American: The Bill Hicks Story

I'm new to Bill Hicks (and stand-up in general) so getting my info from this film might give me a different slant from other Bill Hicks fans. This biography has a particular approach: getting at the subject through the people who knew him best -- family, friends and their archive of photos and video. It's Bill Hicks from the subjective standpoints of those close to him, and the filmmakers take a step back to let them tell the story. This is their testimony, and we judge the truth-value for ourselves. The way they use animation to realize the various episodes described is clever. We don't just get talking heads, but a larger-than-life reconstruction of what they are talking about: a great way to portray the workings of memory.

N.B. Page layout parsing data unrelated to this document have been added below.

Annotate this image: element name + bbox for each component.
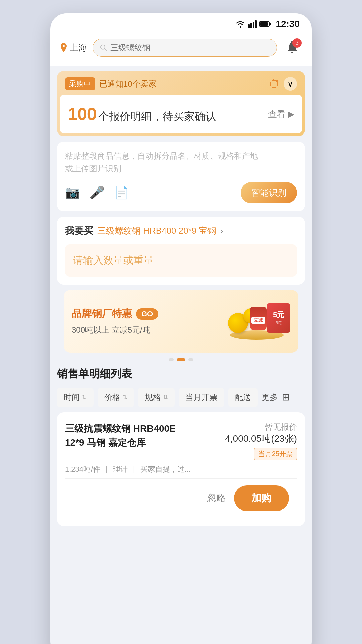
brand-title-text: 品牌钢厂特惠 — [72, 307, 132, 321]
weight-info: 1.234吨/件 — [65, 464, 100, 474]
sales-title: 销售单明细列表 — [57, 367, 305, 381]
status-icons — [235, 20, 272, 28]
add-to-cart-button[interactable]: 加购 — [234, 485, 289, 511]
clock-icon: ⏱ — [269, 78, 280, 90]
smart-tools: 📷 🎤 📄 智能识别 — [65, 182, 297, 203]
product-right: 暂无报价 4,000.05吨(23张) 当月25开票 — [225, 422, 297, 460]
document-icon[interactable]: 📄 — [114, 185, 129, 200]
filter-bar: 时间 ⇅ 价格 ⇅ 规格 ⇅ 当月开票 配送 更多 ⊞ — [57, 388, 305, 407]
camera-icon[interactable]: 📷 — [65, 185, 80, 200]
more-filter-button[interactable]: 更多 — [262, 392, 278, 403]
invoice-tag: 当月25开票 — [254, 448, 297, 460]
svg-rect-5 — [269, 23, 271, 25]
smart-placeholder-text: 粘贴整段商品信息，自动拆分品名、材质、规格和产地 或上传图片识别 — [65, 150, 297, 175]
filter-price-button[interactable]: 价格 ⇅ — [98, 388, 134, 407]
purchase-number: 100 — [68, 104, 97, 124]
delivery-filter-button[interactable]: 配送 — [228, 388, 258, 407]
brand-text-area: 品牌钢厂特惠 GO 300吨以上 立减5元/吨 — [72, 307, 223, 335]
divider-2: | — [133, 465, 135, 474]
smart-recognize-button[interactable]: 智能识别 — [241, 182, 297, 203]
purchase-main: 100 个报价明细，待买家确认 — [68, 104, 216, 124]
phone-frame: 12:30 上海 3 采购中 已通知 — [50, 13, 312, 644]
purchase-banner: 采购中 已通知10个卖家 ⏱ ∨ 100 个报价明细，待买家确认 查看 ▶ — [57, 71, 305, 136]
wifi-icon — [235, 20, 245, 28]
view-link[interactable]: 查看 ▶ — [268, 108, 294, 120]
calc-method: 理计 — [113, 464, 128, 474]
bottom-actions: 忽略 加购 — [65, 478, 297, 517]
filter-spec-button[interactable]: 规格 ⇅ — [138, 388, 175, 407]
svg-rect-2 — [253, 22, 254, 28]
sort-price-icon: ⇅ — [122, 394, 127, 401]
dot-2 — [177, 358, 185, 361]
product-meta: 1.234吨/件 | 理计 | 买家自提，过... — [65, 464, 297, 474]
svg-rect-0 — [248, 24, 250, 28]
quantity-input-area[interactable]: 请输入数量或重量 — [65, 244, 297, 277]
status-time: 12:30 — [276, 19, 300, 30]
location-icon — [60, 43, 68, 52]
product-card: 三级抗震螺纹钢 HRB400E 12*9 马钢 嘉定仓库 暂无报价 4,000.… — [57, 412, 305, 526]
product-top: 三级抗震螺纹钢 HRB400E 12*9 马钢 嘉定仓库 暂无报价 4,000.… — [65, 422, 297, 460]
collapse-icon[interactable]: ∨ — [284, 77, 297, 91]
svg-rect-3 — [255, 20, 257, 28]
product-qty: 4,000.05吨(23张) — [225, 432, 297, 445]
buy-chevron-icon: › — [220, 226, 223, 236]
buy-label: 我要买 — [65, 225, 93, 237]
purchase-main-text: 个报价明细，待买家确认 — [98, 110, 216, 122]
ignore-button[interactable]: 忽略 — [207, 492, 226, 504]
smart-recognition-box[interactable]: 粘贴整段商品信息，自动拆分品名、材质、规格和产地 或上传图片识别 📷 🎤 📄 智… — [57, 142, 305, 211]
sort-time-icon: ⇅ — [82, 394, 87, 401]
signal-icon — [248, 20, 257, 28]
filter-icon[interactable]: ⊞ — [282, 392, 290, 403]
brand-banner-wrapper: 品牌钢厂特惠 GO 300吨以上 立减5元/吨 立减 — [57, 290, 305, 361]
microphone-icon[interactable]: 🎤 — [89, 185, 105, 200]
delivery-info: 买家自提，过... — [140, 464, 191, 474]
purchase-content: 100 个报价明细，待买家确认 查看 ▶ — [60, 95, 302, 133]
search-icon — [100, 44, 107, 52]
quantity-placeholder: 请输入数量或重量 — [73, 255, 154, 266]
location[interactable]: 上海 — [60, 42, 87, 54]
status-bar: 12:30 — [50, 13, 312, 32]
brand-subtitle: 300吨以上 立减5元/吨 — [72, 325, 150, 334]
search-input[interactable] — [110, 43, 270, 52]
purchase-subtitle: 已通知10个卖家 — [99, 78, 157, 89]
sales-section: 销售单明细列表 时间 ⇅ 价格 ⇅ 规格 ⇅ 当月开票 配送 更多 ⊞ 三级抗震… — [50, 367, 312, 526]
no-price: 暂无报价 — [225, 422, 297, 432]
dot-1 — [169, 358, 174, 361]
header: 上海 3 — [50, 32, 312, 66]
go-badge: GO — [136, 308, 158, 320]
brand-banner[interactable]: 品牌钢厂特惠 GO 300吨以上 立减5元/吨 立减 — [64, 290, 298, 353]
svg-rect-1 — [250, 23, 252, 28]
dots-indicator — [57, 358, 305, 361]
brand-title: 品牌钢厂特惠 GO — [72, 307, 223, 321]
purchase-header: 采购中 已通知10个卖家 ⏱ ∨ — [57, 71, 305, 95]
svg-rect-6 — [260, 22, 268, 26]
purchase-tag: 采购中 — [65, 77, 95, 90]
invoice-filter-button[interactable]: 当月开票 — [179, 388, 224, 407]
buy-header: 我要买 三级螺纹钢 HRB400 20*9 宝钢 › — [65, 225, 297, 237]
filter-time-button[interactable]: 时间 ⇅ — [57, 388, 94, 407]
notification-badge: 3 — [292, 38, 302, 48]
dot-3 — [188, 358, 193, 361]
svg-line-8 — [105, 49, 107, 51]
notification-button[interactable]: 3 — [282, 38, 302, 58]
buy-spec[interactable]: 三级螺纹钢 HRB400 20*9 宝钢 — [97, 225, 216, 237]
buy-section: 我要买 三级螺纹钢 HRB400 20*9 宝钢 › 请输入数量或重量 — [57, 217, 305, 285]
sort-spec-icon: ⇅ — [163, 394, 168, 401]
search-bar[interactable] — [93, 39, 277, 57]
chevron-right-icon: ▶ — [288, 109, 294, 119]
product-title: 三级抗震螺纹钢 HRB400E 12*9 马钢 嘉定仓库 — [65, 422, 176, 450]
brand-image: 立减 5元 /吨 — [223, 300, 290, 343]
battery-icon — [259, 21, 272, 27]
divider-1: | — [106, 465, 108, 474]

This is one way of doing biography, valuable perhaps, but with Bill Hicks I think there's a lot that's missed out from the focus on his personal life. As the film makes clear enough, his work was a way of escaping where he came from. Indeed, the info the film provides gets very general whenever Hicks is away from Texas and his family. We don't get many details on this life placed in different contexts. Where does Hicks fit into the history of stand-up comedy? Woody Allen and Richard Pryor are mentioned as influences, but for those that don't know who they are, what did Hicks take from them? What was his influence on others? Why was he so successful in Britain? What did he read? His philosophy can't JUST be explained as a result of a far-out trip on magic mushrooms. How did his stand-up actually WORK? One thing I noticed from the clips was the way Hicks could get away with critiquing American idiocy by co-opting parts of the audience and making them feel that they weren't the stupid ones.

This is stuff a more traditional biography might cover, with input from academics and disciples. Perhaps it has been covered to death elsewhere, which is why this film took this particular route. It provides a very good portrait of the man: hard-working, driven, very American as the title suggests. But my feeling is it missed a lot of what made Bill Hicks such a cult figure.